- Culture
- 10 Sep 12
Directed by Nick Love. Starring Ray Winstone, Ben Drew, Damian Lewis, Hayley Atwell, Paul Anderson. 112 mins Clichéd, machismo-fuelled remake is an unrealistic and inlikeable brutally fest
Admittedly, this critic – like much of the film’s target audience, you suspect – is too young to have first hand experience of ’70s British police drama The Sweeney. Even newbies, however, will sense just how little Nick Love’s adaptation retains from the source material. The Sweeney in name only, this charmless, clumsy, cliché-ridden thriller could have been more accurately marketed as Nick Love Presents: Coppers - You’re Nicked, You Slag!

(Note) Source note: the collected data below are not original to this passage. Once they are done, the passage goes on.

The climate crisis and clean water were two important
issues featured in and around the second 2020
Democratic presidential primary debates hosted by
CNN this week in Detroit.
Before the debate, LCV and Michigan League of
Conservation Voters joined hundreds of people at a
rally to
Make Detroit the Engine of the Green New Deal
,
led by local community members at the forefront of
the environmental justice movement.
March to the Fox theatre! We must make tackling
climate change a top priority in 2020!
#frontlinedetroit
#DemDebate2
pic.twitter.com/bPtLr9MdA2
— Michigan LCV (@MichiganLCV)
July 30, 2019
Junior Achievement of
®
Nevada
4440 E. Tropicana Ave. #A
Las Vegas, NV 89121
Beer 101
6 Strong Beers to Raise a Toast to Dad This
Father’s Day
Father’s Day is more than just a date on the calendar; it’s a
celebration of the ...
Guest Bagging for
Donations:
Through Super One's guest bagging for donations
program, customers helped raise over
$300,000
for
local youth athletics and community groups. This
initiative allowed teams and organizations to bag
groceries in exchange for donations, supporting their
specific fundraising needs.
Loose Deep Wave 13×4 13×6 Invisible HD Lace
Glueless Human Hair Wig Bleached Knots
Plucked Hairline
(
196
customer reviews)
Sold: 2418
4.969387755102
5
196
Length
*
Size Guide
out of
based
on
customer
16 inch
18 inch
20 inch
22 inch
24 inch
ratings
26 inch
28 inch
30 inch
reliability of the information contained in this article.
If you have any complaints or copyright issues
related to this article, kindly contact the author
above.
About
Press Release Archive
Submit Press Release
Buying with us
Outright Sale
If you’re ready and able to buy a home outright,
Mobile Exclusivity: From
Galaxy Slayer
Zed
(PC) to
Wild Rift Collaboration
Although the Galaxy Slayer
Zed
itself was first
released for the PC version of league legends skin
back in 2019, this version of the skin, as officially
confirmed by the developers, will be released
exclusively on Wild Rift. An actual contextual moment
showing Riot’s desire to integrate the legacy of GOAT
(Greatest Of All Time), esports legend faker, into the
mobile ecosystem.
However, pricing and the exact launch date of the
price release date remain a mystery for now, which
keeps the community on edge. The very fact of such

Ray Winstone and Ben Drew (aka Plan B, director of the far superior Ill Manors) are Regan and Carter, mavericks who don’t play well with other divisions of London’s Metropolitan Police. Their unconventional methods are used to take down violent criminals. The squad’s headquarters are in a London skyscraper, giving Love free rein to indulge his trademark visual swagger.

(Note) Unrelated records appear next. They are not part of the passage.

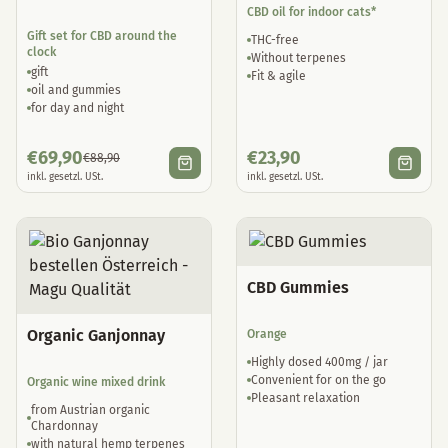
CBD oil for indoor cats*
Gift set for CBD around the
THC-free
clock
Without terpenes
gift
Fit & agile
oil and gummies
for day and night
€
69,90
€
23,90
€
88,90
inkl. gesetzl. USt.
inkl. gesetzl. USt.
CBD Gummies
Organic Ganjonnay
Orange
Highly dosed 400mg / jar
Convenient for on the go
Organic wine mixed drink
Pleasant relaxation
from Austrian organic
Chardonnay
with natural hemp terpenes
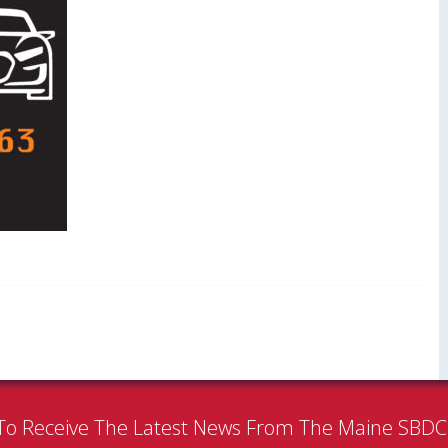
To Receive The Latest News From The Maine SBD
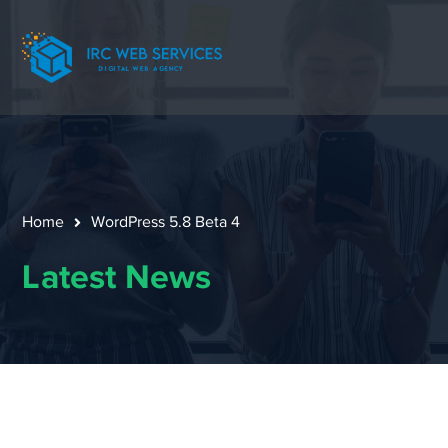
Home
WordPress 5.8 Beta 4
Latest News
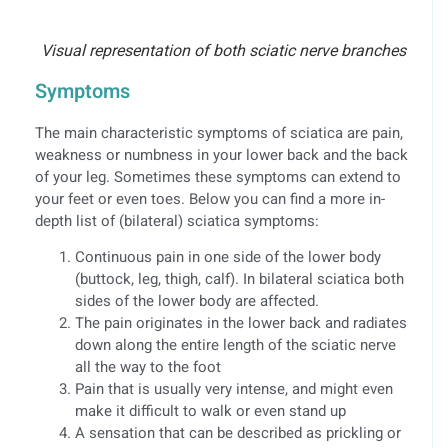
Visual representation of both sciatic nerve branches
Symptoms
The main characteristic symptoms of sciatica are pain,
weakness or numbness in your lower back and the back
of your leg. Sometimes these symptoms can extend to
your feet or even toes. Below you can find a more in-
depth list of (bilateral) sciatica symptoms:
Continuous pain in one side of the lower body
(buttock, leg, thigh, calf). In bilateral sciatica both
sides of the lower body are affected.
The pain originates in the lower back and radiates
down along the entire length of the sciatic nerve
all the way to the foot
Pain that is usually very intense, and might even
make it difficult to walk or even stand up
A sensation that can be described as prickling or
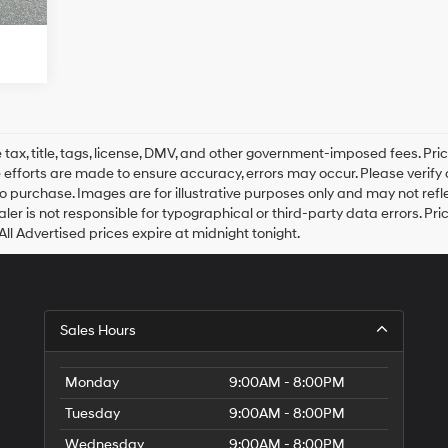
ax, title, tags, license, DMV, and other government-imposed fees. Prici
efforts are made to ensure accuracy, errors may occur. Please verify all
to purchase. Images are for illustrative purposes only and may not refle
ler is not responsible for typographical or third-party data errors. Price
All Advertised prices expire at midnight tonight.
Sales Hours
Monday
9:00AM - 8:00PM
Tuesday
9:00AM - 8:00PM
Wednesday
9:00AM - 8:00PM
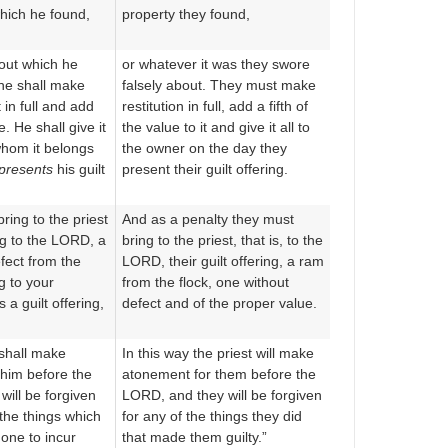
which he found,
property they found,
out which he
or whatever it was they swore
 he shall make
falsely about. They must make
it in full and add
restitution in full, add a fifth of
re. He shall give it
the value to it and give it all to
whom it belongs
the owner on the day they
presents
his guilt
present their guilt offering.
ring to the priest
And as a penalty they must
ing to the LORD, a
bring to the priest, that is, to the
fect from the
LORD, their guilt offering, a ram
g to your
from the flock, one without
a guilt offering,
defect and of the proper value.
 shall make
In this way the priest will make
him before the
atonement for them before the
ill be forgiven
LORD, and they will be forgiven
 the things which
for any of the things they did
one to incur
that made them guilty.”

Alas the architecture is all that’s modern about this adaptation, as out-dated attitudes and machismo-fuelled violence take centre-stage. From the opening scene that sees the squad rating women on a scale of one to ten before taking a baseball bat to some unlucky criminals, wit or subtlety are entirely lacking.
The charisma-free Winstone stomps and bludgeons his way through clunky dialogue, while Drew’s confused mumbling similarly fails to connect. What you are left with is a celebration of thuggery that feels like an overlong and unrealistic ITV special. Avoid.